**Supplied data**
━━━━

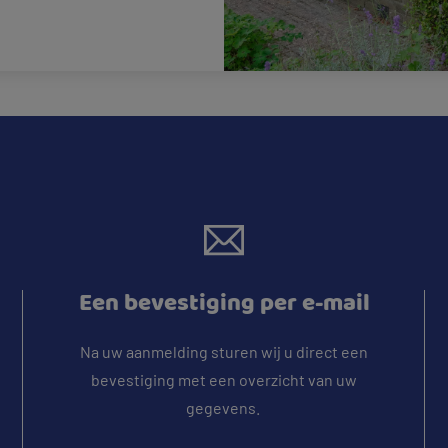
Een bevestiging per e-mail
Na uw aanmelding sturen wij u direct een
bevestiging met een overzicht van uw
gegevens.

━━━━

Reproduce every line of the material above, but drop the pictures.

Een bevestiging per e-mail
Na uw aanmelding sturen wij u direct een
bevestiging met een overzicht van uw
gegevens.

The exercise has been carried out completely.